## Required work
The records are to be repeated in full. Every line must match.
*** Task material
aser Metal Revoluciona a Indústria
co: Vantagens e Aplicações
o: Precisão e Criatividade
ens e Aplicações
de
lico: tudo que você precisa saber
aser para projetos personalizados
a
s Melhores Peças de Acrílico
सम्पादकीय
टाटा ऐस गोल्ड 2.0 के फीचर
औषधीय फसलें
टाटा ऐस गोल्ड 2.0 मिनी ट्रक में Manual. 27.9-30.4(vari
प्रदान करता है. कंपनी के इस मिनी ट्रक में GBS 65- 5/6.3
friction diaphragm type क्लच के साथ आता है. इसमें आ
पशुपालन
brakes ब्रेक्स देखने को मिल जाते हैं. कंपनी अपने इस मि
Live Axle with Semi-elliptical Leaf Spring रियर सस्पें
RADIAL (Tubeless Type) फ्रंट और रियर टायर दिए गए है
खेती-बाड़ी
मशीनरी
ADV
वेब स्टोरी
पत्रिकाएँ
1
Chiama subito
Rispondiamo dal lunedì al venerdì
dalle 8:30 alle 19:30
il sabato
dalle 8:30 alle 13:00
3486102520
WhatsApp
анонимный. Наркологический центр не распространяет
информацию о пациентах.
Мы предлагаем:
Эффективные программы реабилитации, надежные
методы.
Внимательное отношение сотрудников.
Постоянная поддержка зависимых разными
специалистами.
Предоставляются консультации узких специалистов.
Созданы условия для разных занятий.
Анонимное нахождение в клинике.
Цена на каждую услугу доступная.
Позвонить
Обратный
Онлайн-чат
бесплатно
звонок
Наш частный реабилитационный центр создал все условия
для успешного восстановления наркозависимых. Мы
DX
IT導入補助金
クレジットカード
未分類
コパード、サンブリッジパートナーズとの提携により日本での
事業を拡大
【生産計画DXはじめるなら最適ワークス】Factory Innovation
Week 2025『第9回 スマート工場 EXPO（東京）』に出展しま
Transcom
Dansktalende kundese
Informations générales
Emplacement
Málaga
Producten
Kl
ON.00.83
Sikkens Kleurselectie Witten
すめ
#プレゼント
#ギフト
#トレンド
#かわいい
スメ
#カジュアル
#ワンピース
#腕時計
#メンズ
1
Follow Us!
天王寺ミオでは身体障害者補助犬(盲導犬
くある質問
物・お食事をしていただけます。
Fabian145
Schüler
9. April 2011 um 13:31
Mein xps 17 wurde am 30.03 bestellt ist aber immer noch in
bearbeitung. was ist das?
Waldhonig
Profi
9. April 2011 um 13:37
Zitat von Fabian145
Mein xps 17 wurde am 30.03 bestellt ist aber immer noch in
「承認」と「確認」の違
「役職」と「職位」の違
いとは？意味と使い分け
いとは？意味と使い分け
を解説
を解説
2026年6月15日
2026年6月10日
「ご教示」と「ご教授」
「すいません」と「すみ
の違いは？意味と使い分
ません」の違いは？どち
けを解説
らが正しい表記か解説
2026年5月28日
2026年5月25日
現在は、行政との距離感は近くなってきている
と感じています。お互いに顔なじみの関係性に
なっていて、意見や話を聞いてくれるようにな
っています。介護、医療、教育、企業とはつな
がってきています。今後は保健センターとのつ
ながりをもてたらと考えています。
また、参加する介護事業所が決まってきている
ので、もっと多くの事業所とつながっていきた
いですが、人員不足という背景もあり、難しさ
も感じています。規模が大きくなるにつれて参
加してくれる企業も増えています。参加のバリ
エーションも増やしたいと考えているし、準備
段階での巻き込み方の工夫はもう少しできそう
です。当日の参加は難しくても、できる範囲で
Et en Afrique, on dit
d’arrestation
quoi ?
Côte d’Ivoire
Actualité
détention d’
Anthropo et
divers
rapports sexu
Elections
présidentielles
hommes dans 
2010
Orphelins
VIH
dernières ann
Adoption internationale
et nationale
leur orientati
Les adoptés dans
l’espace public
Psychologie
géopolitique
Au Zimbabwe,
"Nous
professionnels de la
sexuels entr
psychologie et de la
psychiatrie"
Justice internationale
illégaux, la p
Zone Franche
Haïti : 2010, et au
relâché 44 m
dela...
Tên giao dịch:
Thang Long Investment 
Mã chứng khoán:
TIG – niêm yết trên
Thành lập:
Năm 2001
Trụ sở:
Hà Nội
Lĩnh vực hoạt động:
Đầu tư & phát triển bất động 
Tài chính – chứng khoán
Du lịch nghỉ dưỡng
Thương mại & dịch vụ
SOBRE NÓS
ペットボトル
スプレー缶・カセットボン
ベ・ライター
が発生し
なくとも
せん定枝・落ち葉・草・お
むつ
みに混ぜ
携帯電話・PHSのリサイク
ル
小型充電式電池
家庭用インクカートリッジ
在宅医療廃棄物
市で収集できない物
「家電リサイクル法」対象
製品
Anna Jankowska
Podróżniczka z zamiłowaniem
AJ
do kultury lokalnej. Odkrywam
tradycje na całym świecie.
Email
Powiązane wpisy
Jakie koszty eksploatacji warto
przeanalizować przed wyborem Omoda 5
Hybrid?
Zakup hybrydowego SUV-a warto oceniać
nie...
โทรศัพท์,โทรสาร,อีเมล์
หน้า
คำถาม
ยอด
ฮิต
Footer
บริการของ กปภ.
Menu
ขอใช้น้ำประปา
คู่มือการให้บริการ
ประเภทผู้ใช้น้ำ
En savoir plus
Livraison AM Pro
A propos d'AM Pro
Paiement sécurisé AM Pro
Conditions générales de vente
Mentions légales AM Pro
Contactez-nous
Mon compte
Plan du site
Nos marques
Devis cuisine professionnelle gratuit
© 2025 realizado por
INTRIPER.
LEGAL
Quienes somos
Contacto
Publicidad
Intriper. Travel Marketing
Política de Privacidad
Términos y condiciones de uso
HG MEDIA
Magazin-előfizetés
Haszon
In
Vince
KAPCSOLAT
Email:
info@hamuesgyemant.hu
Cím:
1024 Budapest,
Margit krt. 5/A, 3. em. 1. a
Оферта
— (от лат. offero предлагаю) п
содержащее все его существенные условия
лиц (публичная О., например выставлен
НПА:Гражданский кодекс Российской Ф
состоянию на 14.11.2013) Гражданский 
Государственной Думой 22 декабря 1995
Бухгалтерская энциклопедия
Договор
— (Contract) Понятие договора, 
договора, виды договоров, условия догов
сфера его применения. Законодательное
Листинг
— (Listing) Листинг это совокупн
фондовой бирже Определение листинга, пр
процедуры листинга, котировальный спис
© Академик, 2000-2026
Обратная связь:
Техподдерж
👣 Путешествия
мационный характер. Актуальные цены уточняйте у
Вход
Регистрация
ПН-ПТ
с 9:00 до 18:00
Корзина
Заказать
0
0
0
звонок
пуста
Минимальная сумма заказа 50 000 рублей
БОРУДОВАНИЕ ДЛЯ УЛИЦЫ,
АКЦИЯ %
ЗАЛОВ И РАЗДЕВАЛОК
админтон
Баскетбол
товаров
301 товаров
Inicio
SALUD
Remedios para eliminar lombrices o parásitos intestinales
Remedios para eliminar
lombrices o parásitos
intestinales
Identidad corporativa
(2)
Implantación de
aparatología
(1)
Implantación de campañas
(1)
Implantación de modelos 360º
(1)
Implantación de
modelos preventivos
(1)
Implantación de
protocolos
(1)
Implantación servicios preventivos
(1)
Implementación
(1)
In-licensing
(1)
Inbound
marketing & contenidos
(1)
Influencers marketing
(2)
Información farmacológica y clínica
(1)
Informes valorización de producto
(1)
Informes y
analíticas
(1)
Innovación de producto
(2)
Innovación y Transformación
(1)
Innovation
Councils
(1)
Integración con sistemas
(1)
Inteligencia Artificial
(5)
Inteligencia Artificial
******
## Final answer
aser Metal Revoluciona a Indústria
co: Vantagens e Aplicações
o: Precisão e Criatividade
ens e Aplicações
de
lico: tudo que você precisa saber
aser para projetos personalizados
a
s Melhores Peças de Acrílico
सम्पादकीय
टाटा ऐस गोल्ड 2.0 के फीचर
औषधीय फसलें
टाटा ऐस गोल्ड 2.0 मिनी ट्रक में Manual. 27.9-30.4(vari
प्रदान करता है. कंपनी के इस मिनी ट्रक में GBS 65- 5/6.3
friction diaphragm type क्लच के साथ आता है. इसमें आ
पशुपालन
brakes ब्रेक्स देखने को मिल जाते हैं. कंपनी अपने इस मि
Live Axle with Semi-elliptical Leaf Spring रियर सस्पें
RADIAL (Tubeless Type) फ्रंट और रियर टायर दिए गए है
खेती-बाड़ी
मशीनरी
ADV
वेब स्टोरी
पत्रिकाएँ
1
Chiama subito
Rispondiamo dal lunedì al venerdì
dalle 8:30 alle 19:30
il sabato
dalle 8:30 alle 13:00
3486102520
WhatsApp
анонимный. Наркологический центр не распространяет
информацию о пациентах.
Мы предлагаем:
Эффективные программы реабилитации, надежные
методы.
Внимательное отношение сотрудников.
Постоянная поддержка зависимых разными
специалистами.
Предоставляются консультации узких специалистов.
Созданы условия для разных занятий.
Анонимное нахождение в клинике.
Цена на каждую услугу доступная.
Позвонить
Обратный
Онлайн-чат
бесплатно
звонок
Наш частный реабилитационный центр создал все условия
для успешного восстановления наркозависимых. Мы
DX
IT導入補助金
クレジットカード
未分類
コパード、サンブリッジパートナーズとの提携により日本での
事業を拡大
【生産計画DXはじめるなら最適ワークス】Factory Innovation
Week 2025『第9回 スマート工場 EXPO（東京）』に出展しま
Transcom
Dansktalende kundese
Informations générales
Emplacement
Málaga
Producten
Kl
ON.00.83
Sikkens Kleurselectie Witten
すめ
#プレゼント
#ギフト
#トレンド
#かわいい
スメ
#カジュアル
#ワンピース
#腕時計
#メンズ
1
Follow Us!
天王寺ミオでは身体障害者補助犬(盲導犬
くある質問
物・お食事をしていただけます。
Fabian145
Schüler
9. April 2011 um 13:31
Mein xps 17 wurde am 30.03 bestellt ist aber immer noch in
bearbeitung. was ist das?
Waldhonig
Profi
9. April 2011 um 13:37
Zitat von Fabian145
Mein xps 17 wurde am 30.03 bestellt ist aber immer noch in
「承認」と「確認」の違
「役職」と「職位」の違
いとは？意味と使い分け
いとは？意味と使い分け
を解説
を解説
2026年6月15日
2026年6月10日
「ご教示」と「ご教授」
「すいません」と「すみ
の違いは？意味と使い分
ません」の違いは？どち
けを解説
らが正しい表記か解説
2026年5月28日
2026年5月25日
現在は、行政との距離感は近くなってきている
と感じています。お互いに顔なじみの関係性に
なっていて、意見や話を聞いてくれるようにな
っています。介護、医療、教育、企業とはつな
がってきています。今後は保健センターとのつ
ながりをもてたらと考えています。
また、参加する介護事業所が決まってきている
ので、もっと多くの事業所とつながっていきた
いですが、人員不足という背景もあり、難しさ
も感じています。規模が大きくなるにつれて参
加してくれる企業も増えています。参加のバリ
エーションも増やしたいと考えているし、準備
段階での巻き込み方の工夫はもう少しできそう
です。当日の参加は難しくても、できる範囲で
Et en Afrique, on dit
d’arrestation
quoi ?
Côte d’Ivoire
Actualité
détention d’
Anthropo et
divers
rapports sexu
Elections
présidentielles
hommes dans 
2010
Orphelins
VIH
dernières ann
Adoption internationale
et nationale
leur orientati
Les adoptés dans
l’espace public
Psychologie
géopolitique
Au Zimbabwe,
"Nous
professionnels de la
sexuels entr
psychologie et de la
psychiatrie"
Justice internationale
illégaux, la p
Zone Franche
Haïti : 2010, et au
relâché 44 m
dela...
Tên giao dịch:
Thang Long Investment 
Mã chứng khoán:
TIG – niêm yết trên
Thành lập:
Năm 2001
Trụ sở:
Hà Nội
Lĩnh vực hoạt động:
Đầu tư & phát triển bất động 
Tài chính – chứng khoán
Du lịch nghỉ dưỡng
Thương mại & dịch vụ
SOBRE NÓS
ペットボトル
スプレー缶・カセットボン
ベ・ライター
が発生し
なくとも
せん定枝・落ち葉・草・お
むつ
みに混ぜ
携帯電話・PHSのリサイク
ル
小型充電式電池
家庭用インクカートリッジ
在宅医療廃棄物
市で収集できない物
「家電リサイクル法」対象
製品
Anna Jankowska
Podróżniczka z zamiłowaniem
AJ
do kultury lokalnej. Odkrywam
tradycje na całym świecie.
Email
Powiązane wpisy
Jakie koszty eksploatacji warto
przeanalizować przed wyborem Omoda 5
Hybrid?
Zakup hybrydowego SUV-a warto oceniać
nie...
โทรศัพท์,โทรสาร,อีเมล์
หน้า
คำถาม
ยอด
ฮิต
Footer
บริการของ กปภ.
Menu
ขอใช้น้ำประปา
คู่มือการให้บริการ
ประเภทผู้ใช้น้ำ
En savoir plus
Livraison AM Pro
A propos d'AM Pro
Paiement sécurisé AM Pro
Conditions générales de vente
Mentions légales AM Pro
Contactez-nous
Mon compte
Plan du site
Nos marques
Devis cuisine professionnelle gratuit
© 2025 realizado por
INTRIPER.
LEGAL
Quienes somos
Contacto
Publicidad
Intriper. Travel Marketing
Política de Privacidad
Términos y condiciones de uso
HG MEDIA
Magazin-előfizetés
Haszon
In
Vince
KAPCSOLAT
Email:
info@hamuesgyemant.hu
Cím:
1024 Budapest,
Margit krt. 5/A, 3. em. 1. a
Оферта
— (от лат. offero предлагаю) п
содержащее все его существенные условия
лиц (публичная О., например выставлен
НПА:Гражданский кодекс Российской Ф
состоянию на 14.11.2013) Гражданский 
Государственной Думой 22 декабря 1995
Бухгалтерская энциклопедия
Договор
— (Contract) Понятие договора, 
договора, виды договоров, условия догов
сфера его применения. Законодательное
Листинг
— (Listing) Листинг это совокупн
фондовой бирже Определение листинга, пр
процедуры листинга, котировальный спис
© Академик, 2000-2026
Обратная связь:
Техподдерж
👣 Путешествия
мационный характер. Актуальные цены уточняйте у
Вход
Регистрация
ПН-ПТ
с 9:00 до 18:00
Корзина
Заказать
0
0
0
звонок
пуста
Минимальная сумма заказа 50 000 рублей
БОРУДОВАНИЕ ДЛЯ УЛИЦЫ,
АКЦИЯ %
ЗАЛОВ И РАЗДЕВАЛОК
админтон
Баскетбол
товаров
301 товаров
Inicio
SALUD
Remedios para eliminar lombrices o parásitos intestinales
Remedios para eliminar
lombrices o parásitos
intestinales
Identidad corporativa
(2)
Implantación de
aparatología
(1)
Implantación de campañas
(1)
Implantación de modelos 360º
(1)
Implantación de
modelos preventivos
(1)
Implantación de
protocolos
(1)
Implantación servicios preventivos
(1)
Implementación
(1)
In-licensing
(1)
Inbound
marketing & contenidos
(1)
Influencers marketing
(2)
Información farmacológica y clínica
(1)
Informes valorización de producto
(1)
Informes y
analíticas
(1)
Innovación de producto
(2)
Innovación y Transformación
(1)
Innovation
Councils
(1)
Integración con sistemas
(1)
Inteligencia Artificial
(5)
Inteligencia Artificial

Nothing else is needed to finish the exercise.